Which lines in the data below contain the string "Votre"? Show each one.

(Records from a collection)
>>>
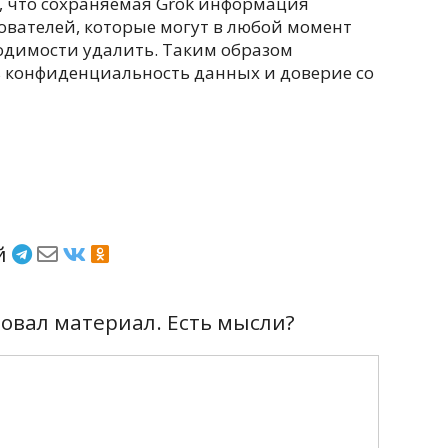
, что сохраняемая Grok информация
ователей, которые могут в любой момент
ходимости удалить. Таким образом
 конфиденциальность данных и доверие со
ёй
вал материал. Есть мысли?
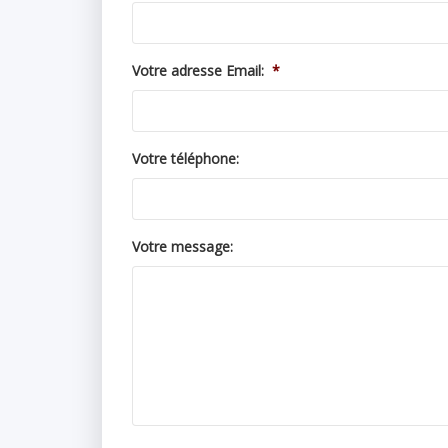
Votre adresse Email:
*
Votre téléphone:
Votre message:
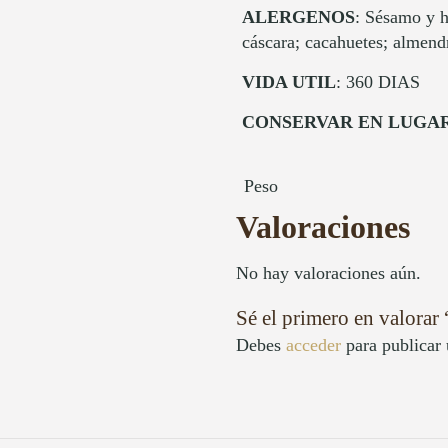
ALERGENOS
: Sésamo y h
cáscara; cacahuetes; almendr
VIDA UTIL
: 360 DIAS
CONSERVAR EN LUGAR
Peso
Valoraciones
No hay valoraciones aún.
Sé el primero en valorar
Debes
acceder
para publicar 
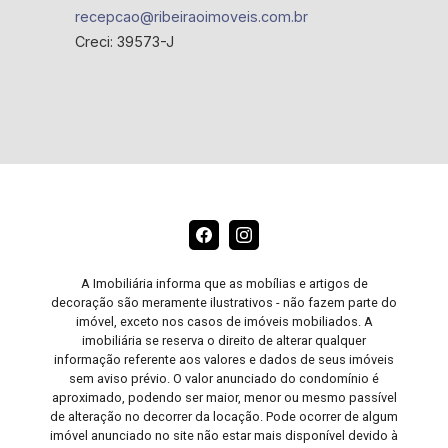
recepcao@ribeiraoimoveis.com.br
Creci: 39573-J
A Imobiliária informa que as mobílias e artigos de
decoração são meramente ilustrativos - não fazem parte do
imóvel, exceto nos casos de imóveis mobiliados. A
imobiliária se reserva o direito de alterar qualquer
informação referente aos valores e dados de seus imóveis
sem aviso prévio. O valor anunciado do condomínio é
aproximado, podendo ser maior, menor ou mesmo passível
de alteração no decorrer da locação. Pode ocorrer de algum
imóvel anunciado no site não estar mais disponível devido à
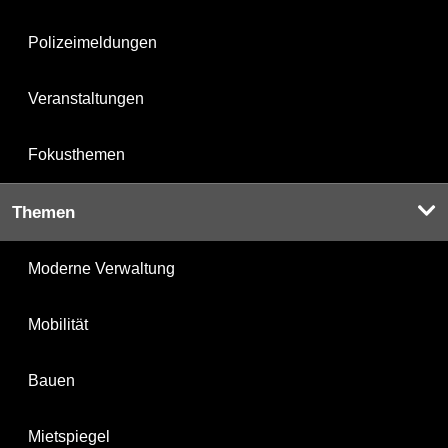
Polizeimeldungen
Veranstaltungen
Fokusthemen
Themen
Moderne Verwaltung
Mobilität
Bauen
Mietspiegel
<<<
Written response >>
Votre adresse Email:
Votre téléphone:
Votre message:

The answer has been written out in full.